Jason Moran – All Rise: A Joyful Elegy for Fats Waller
(Blue Note 3753429. CD Review by Jon Turney)
The wondrously infolded history of jazz, new improvisation in continual dialogue with old recordings, continues to inspire new ways of honouring the ancestors. One extreme has just been marked by Moppa Elliott and co’s note-for-note recreation of Kind of Blue on Mostly Other People Do the Killing’s latest release. Jason Moran’s Fats Waller tribute is nearer the other pole – deconstruction and reassembly, “distorted, but with respect”, as Lol Coxhill used to deadpan before mugging an unsuspecting standard.
There’s a lot of distortion here, but also a good deal of respect – maybe, in the end, a little too much of both. To my mind, quite a few tracks discard familiar elements of the originals without adding anything notable.
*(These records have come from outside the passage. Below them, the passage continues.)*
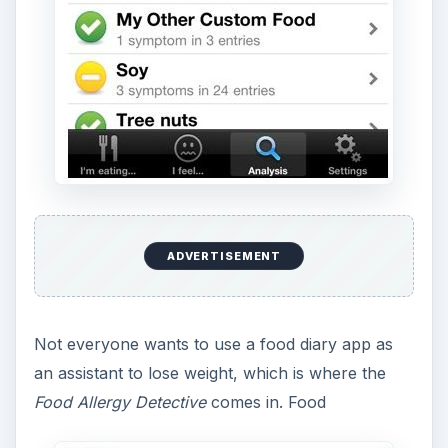
ADVERTISEMENT
Not everyone wants to use a food diary app as
an assistant to lose weight, which is where the
Food Allergy Detective
comes in. Food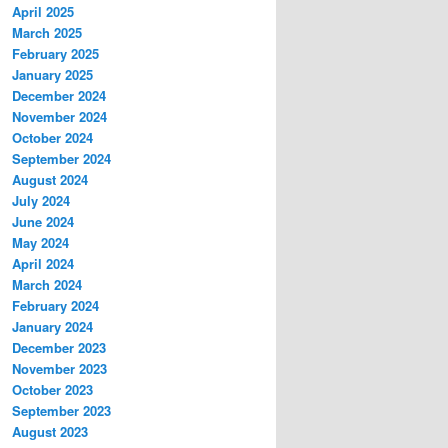
April 2025
March 2025
February 2025
January 2025
December 2024
November 2024
October 2024
September 2024
August 2024
July 2024
June 2024
May 2024
April 2024
March 2024
February 2024
January 2024
December 2023
November 2023
October 2023
September 2023
August 2023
Most of Waller’s classic songs are here, not so much revisited as reinvented, as part of a dance party originally performed at Harlem Stage in 2011. That featured MeShell Ndegeocello, who co-produced the recording with Blue Note’s President Don Was. Her soulful vocal takes the lead on versions of Ain’t Misbehavin and Ain’t Nobody’s Business which are like none you’ve heard before. The melodies are re-worked, and interestingly detailed horn and rhythm arrangements reframe them. Misbehavin’ becomes a near lament, set against electronics and beats reminiscent of mid-period Weather Report. Nobody’s Business is brooding and plaintive, defiance giving way to resignation.
There’s a completely different approach to Two Sleepy People, sung as a straight ballad by trumpeter Leron Thomas with mock (?) cheesy synthesized strings. An amusingly affectionate parody if you’re in the mood, a quick skip to the next track if you aren’t. It follows a regular jazz rendition of Lulu’s back in Town which displays all the virtues of Moran and his Bandwagon trio – Tarus Mateen on bass and Nasheet Waits on drums supporting some dazzling piano which, tantalisingly fades out.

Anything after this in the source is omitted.